When Marvel announced all-new number ones for the majority of their big titles, I groaned. I saw the move away from legacy numbering back to number ones as nothing more than another thinly veiled cashing in on the profitability of new number ones. Thankfully, these “fresh start” issues have kicked ass!… Except for Deadpool. I had high hopes for this new run on Deadpool, but the first three issues have been plagued by the same problems- poor dialogue that just isn’t that funny and an overly ambitious story that meanders along and abruptly ends in #3 with an unceremonious thud.
There’s not much to say about Deadpool #3 that hasn’t been said about the first two issues in Skottie Young and Nic Klein’s run. There’s nothing noticeably better or worse about this issue that makes it really stand out against the opening issues. Readers who’re enjoying this run will likely enjoy #3. Readers who’ve been unsatisfied, like me, may begin question whether it’s time to take Deadpool off their pull list and just stick with the far superior Deadpool: Assassin series that is running concurrently.
As has been the problem in every issue, the vast majority of the jokes simply don’t land.
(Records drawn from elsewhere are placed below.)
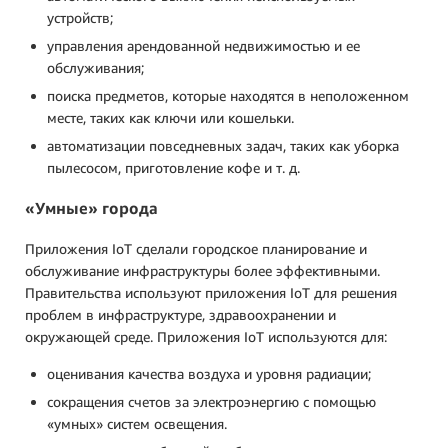
устройств;
управления арендованной недвижимостью и ее
обслуживания;
поиска предметов, которые находятся в неположенном
месте, таких как ключи или кошельки.
автоматизации повседневных задач, таких как уборка
пылесосом, приготовление кофе и т. д.
«Умные» города
Приложения IoT сделали городское планирование и
обслуживание инфраструктуры более эффективными.
Правительства используют приложения IoT для решения
проблем в инфраструктуре, здравоохранении и
окружающей среде. Приложения IoT используются для:
оценивания качества воздуха и уровня радиации;
сокращения счетов за электроэнергию с помощью
«умных» систем освещения.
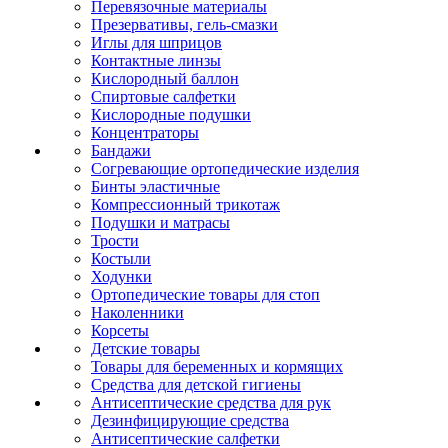
Перевязочные материалы
Презервативы, гель-смазки
Иглы для шприцов
Контактные линзы
Кислородный баллон
Спиртовые салфетки
Кислородные подушки
Концентраторы
Бандажи
Согревающие ортопедические изделия
Бинты эластичные
Компрессионный трикотаж
Подушки и матрасы
Трости
Костыли
Ходунки
Ортопедические товары для стоп
Наколенники
Корсеты
Детские товары
Товары для беременных и кормящих
Средства для детской гигиены
Антисептические средства для рук
Дезинфицирующие средства
Антисептические салфетки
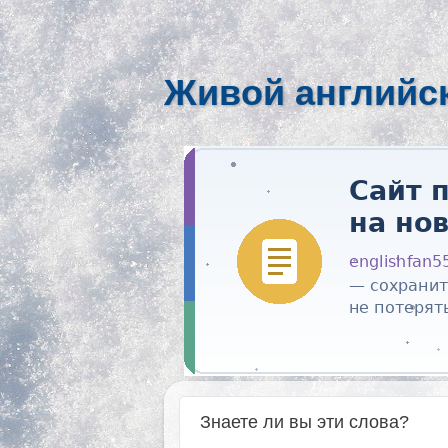
Живой английс
Знаете ли вы эти слова?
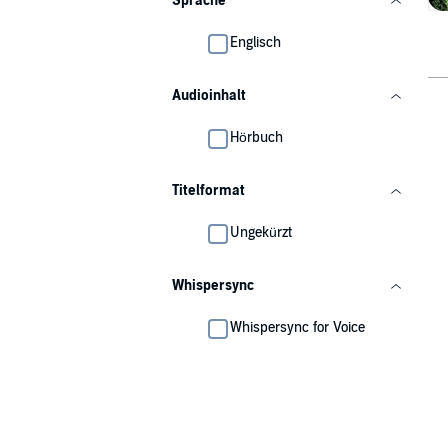
Sprache
Englisch
Audioinhalt
Hörbuch
Titelformat
Ungekürzt
Whispersync
Whispersync for Voice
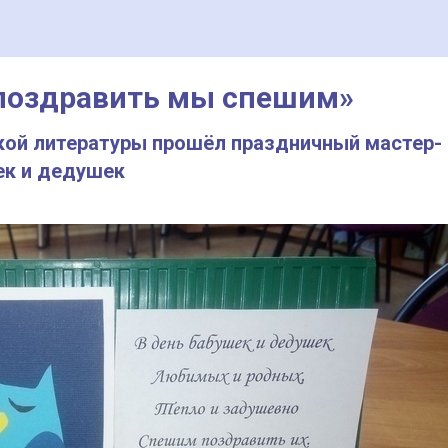
поздравить мы спешим»
ской литературы прошёл праздничный мастер-
ек и дедушек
This incarnation of Deadpool reads like a half hearted attempt at mimicking Ryan Reynold’s vulgar wit mixed with the childish corniness of the Disney XD version of Deadpool that showed up in random Spider-Man episodes.
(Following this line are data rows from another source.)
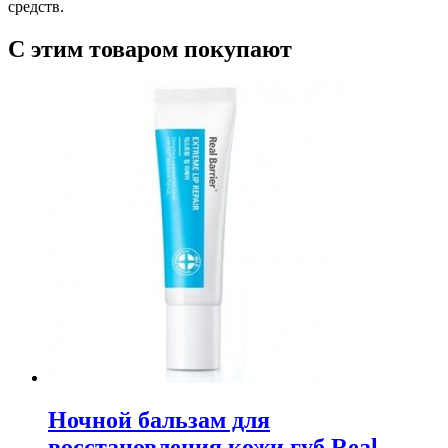
средств.
С этим товаром покупают
Ночной бальзам для
восстановления кожи губ Real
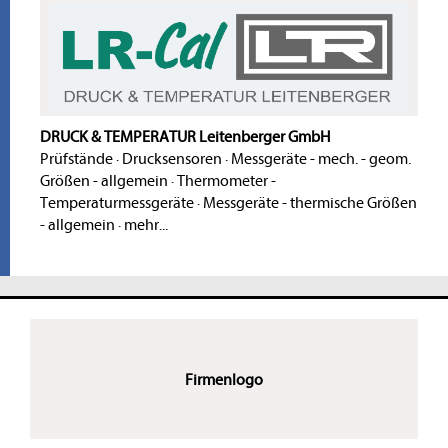
DRUCK & TEMPERATUR Leitenberger GmbH
Prüfstände
·
Drucksensoren
·
Messgeräte - mech. - geom.
Größen - allgemein
·
Thermometer -
Temperaturmessgeräte
·
Messgeräte - thermische Größen
- allgemein
·
mehr...
Firmenlogo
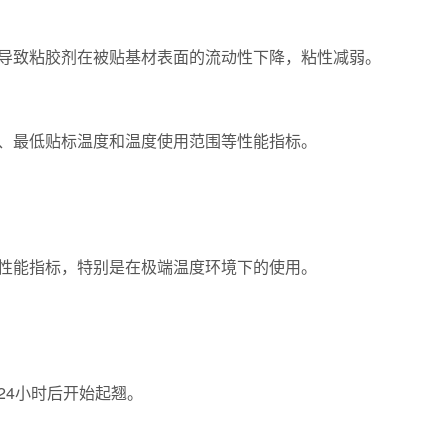
致粘胶剂在被贴基材表面的流动性下降，粘性减弱。
最低贴标温度和温度使用范围等性能指标。
能指标，特别是在极端温度环境下的使用。
4小时后开始起翘。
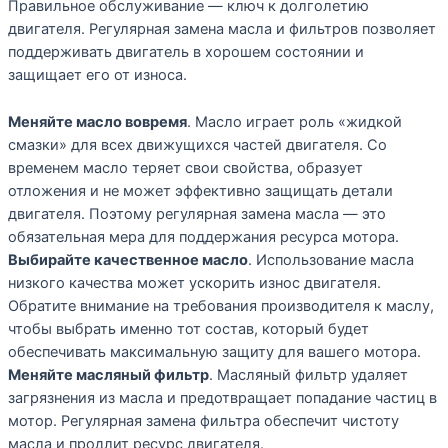
Правильное обслуживание — ключ к долголетию
двигателя. Регулярная замена масла и фильтров позволяет
поддерживать двигатель в хорошем состоянии и
защищает его от износа.
Меняйте масло вовремя
. Масло играет роль «жидкой
смазки» для всех движущихся частей двигателя. Со
временем масло теряет свои свойства, образует
отложения и не может эффективно защищать детали
двигателя. Поэтому регулярная замена масла — это
обязательная мера для поддержания ресурса мотора.
Выбирайте качественное масло
. Использование масла
низкого качества может ускорить износ двигателя.
Обратите внимание на требования производителя к маслу,
чтобы выбрать именно тот состав, который будет
обеспечивать максимальную защиту для вашего мотора.
Меняйте масляный фильтр
. Масляный фильтр удаляет
загрязнения из масла и предотвращает попадание частиц в
мотор. Регулярная замена фильтра обеспечит чистоту
масла и продлит ресурс двигателя.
There’s a heavy reliance on using swearing for comedic effect- but the comedy in vulgarity is completely nullified when every swear word is translated into randomized symbols. Other jokes that don’t rely on vulgarity are simply too wordy, bland, or uninspired to really cause any reaction. I will say, however, that Skottie Young writes one of my favorite Tony Stark burns ever in this issue. Sadly, that one great line is not nearly enough to make up for all the misses.
The dialogue isn’t saved by a grand story, either. Issue #3 presents an unexpected conclusion to Deadpool‘s first arc, an arc that feels completely rushed and, by the end of this issue, pretty meaningless. I’ve read this issue multiple times and I am still trying to figure out what the point was, and I am not coming up with anything substantial. This story simply exists, but for no real reason.
At the end of this issue, Wade Wilson is in the same spot he was at the beginning of the series- hated by most of the heroes and back in the mercenary business- except for maybe with more brand exposure. This is Deadpool, though, he doesn’t need to pull of an elaborate stunt to get his merc name out there, so why did he hire a space demon to attack Earth so he could save the day? I really don’t know.
Oh, one more thing: the whole “puke covering all of NYC” schtick was much funnier when Gerry Duggan did it in May.
The way the story flows in this issue makes it all the more off putting. There’s multiple pages and panels that simply don’t mesh together, like the opening pages where Deadpool tumbles from the sky but suddenly appears unscathed with no explanation or when Tony Stark randomly appears in a panel out of thin air. These moments completely disrupt the flow of the story and will cause many readers to look at previous pages to see if they missed something.
For the first time in years, I can’t honestly recommend the ongoing Deadpool series to curious readers. It’s a damn shame too- the character is at peak popularity and the Deadpool ongoing title had been one of Marvel’s best for the better part of the last decade. I was hoping Deadpool #3 might be the issue that gave me hope for the series, but it’s plagued with the same poor jokes and bad narrative that soured me on the first two issues. I really have no idea where this series is going from here, but I can’t imagine it gets any worse.